The team at SFA assists more than 100 communities each year in the planning and financing of their new sports, recreation, events, and wellness facilities. From the get-go, many clients or community stakeholders are curious about the outcome and what it means for their future. At SFA, we have 3 categories of feasibility results: Yes, No, and Yes-If. Let’s take a brief look at each outcome.
Feasibility “Yes” (approx. 30% of SFA assessments)Each feasibility study with SFA begins with a business development planning session (BDPS) where the goals, objectives, challenges, and opportunities are defined. If the sports participation rates, market demographics, propensity to spend on sports/recreation, and a myriad of other factors add up to create a sustainable business model that meets your definition of success (health, economic, financial), then your project will be assessed as feasibility “yes” and will be eligible to move into finance support services.
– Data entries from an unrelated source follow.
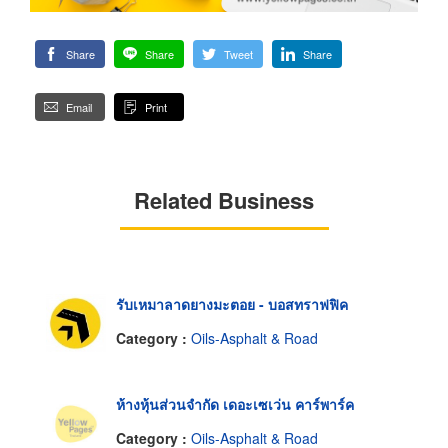
Share
Share
Tweet
Share
Email
Print
Related Business
รับเหมาลาดยางมะตอย - บอสทราฟฟิค
Category :
Oils-Asphalt & Road
ห้างหุ้นส่วนจำกัด เดอะเซเว่น คาร์พาร์ค
Category :
Oils-Asphalt & Road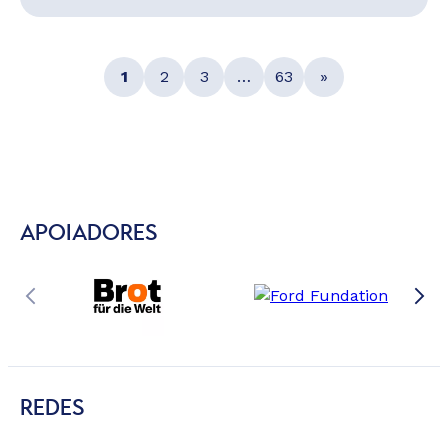
1
2
3
…
63
»
APOIADORES
REDES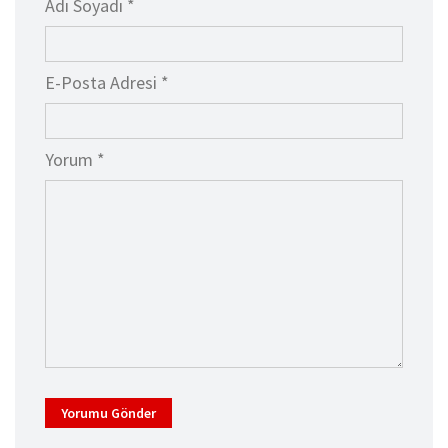
Adı Soyadı *
E-Posta Adresi *
Yorum *
Yorumu Gönder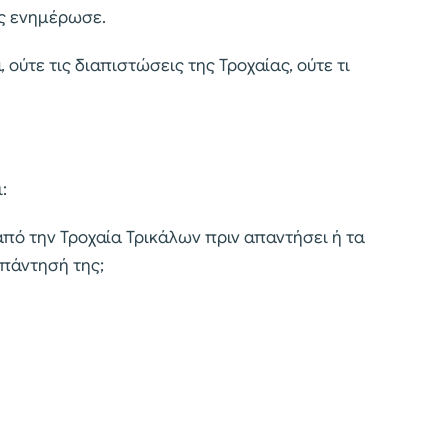
ας ενημέρωσε.
ούτε τις διαπιστώσεις της Τροχαίας, ούτε τι
:
από την Τροχαία Τρικάλων πριν απαντήσει ή τα
απάντησή της;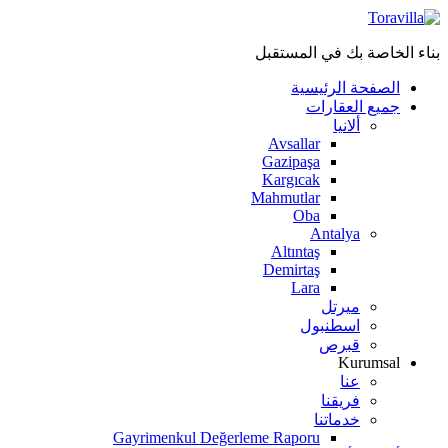
بناء الخاصة بك في المستقبل
الصفحة الرئيسية
جميع العقارات
ألانيا
Avsallar
Gazipaşa
Kargıcak
Mahmutlar
Oba
Antalya
Altıntaş
Demirtaş
Lara
ميرتل
اسطنبول
قبرص
Kurumsal
عنا
فريقنا
خدماتنا
Gayrimenkul Değerleme Raporu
Feasibility “No” (approx. 30% of SFA assessments)At SFA, we’re focused on doing things the right way, and sometimes that means telling the hard truth. Many factors contribute to a project receiving a feasibility “no.” The business model selected may be too rigid, the market demographics may be too sparse or lack expendable income, the surfaces (ice, pool) may be too expensive, or the project goal for success can’t be met with the constraints expressed in the business development planning session. In the end, it’s better to have invested in an accurate, realistic assessment than to have invested hundreds of thousands, if not millions, in an insecure business.